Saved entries

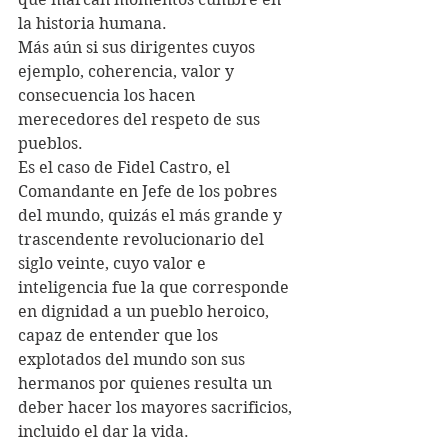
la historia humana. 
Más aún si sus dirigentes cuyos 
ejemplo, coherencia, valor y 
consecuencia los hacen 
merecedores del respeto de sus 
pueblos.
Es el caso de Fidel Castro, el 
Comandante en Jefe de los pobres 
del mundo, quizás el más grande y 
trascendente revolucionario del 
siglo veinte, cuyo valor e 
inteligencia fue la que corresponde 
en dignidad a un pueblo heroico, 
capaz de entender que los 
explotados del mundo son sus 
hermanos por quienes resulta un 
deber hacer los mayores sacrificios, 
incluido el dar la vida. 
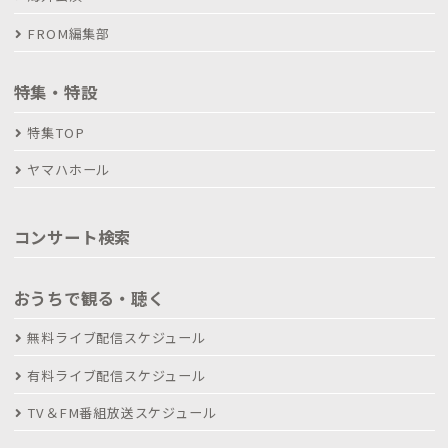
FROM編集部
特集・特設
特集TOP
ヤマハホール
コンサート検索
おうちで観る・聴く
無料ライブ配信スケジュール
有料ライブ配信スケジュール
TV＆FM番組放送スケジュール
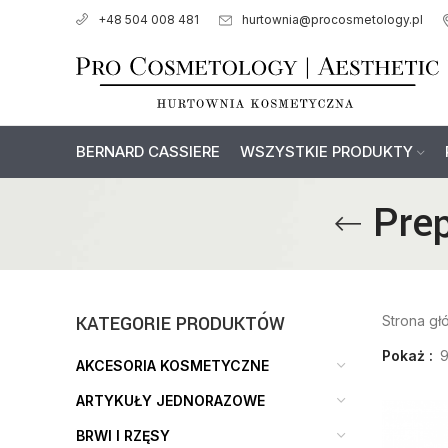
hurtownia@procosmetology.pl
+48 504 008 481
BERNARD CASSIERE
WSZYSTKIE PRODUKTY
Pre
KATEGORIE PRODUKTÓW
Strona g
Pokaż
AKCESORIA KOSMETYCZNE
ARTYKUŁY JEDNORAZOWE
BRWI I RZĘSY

Problem details
Without the pictures, give every line of the data again, exactly as written.

Task answer
la historia humana. 
Más aún si sus dirigentes cuyos 
ejemplo, coherencia, valor y 
consecuencia los hacen 
merecedores del respeto de sus 
pueblos.
Es el caso de Fidel Castro, el 
Comandante en Jefe de los pobres 
del mundo, quizás el más grande y 
trascendente revolucionario del 
siglo veinte, cuyo valor e 
inteligencia fue la que corresponde 
en dignidad a un pueblo heroico, 
capaz de entender que los 
explotados del mundo son sus 
hermanos por quienes resulta un 
deber hacer los mayores sacrificios, 
incluido el dar la vida. 
FROM編集部
特集・特設
特集TOP
ヤマハホール
コンサート検索
おうちで観る・聴く
無料ライブ配信スケジュール
有料ライブ配信スケジュール
TV＆FM番組放送スケジュール
hurtownia@procosmetology.pl
+48 504 008 481
BERNARD CASSIERE
WSZYSTKIE PRODUKTY
Pre
KATEGORIE PRODUKTÓW
Strona g
Pokaż
AKCESORIA KOSMETYCZNE
ARTYKUŁY JEDNORAZOWE
BRWI I RZĘSY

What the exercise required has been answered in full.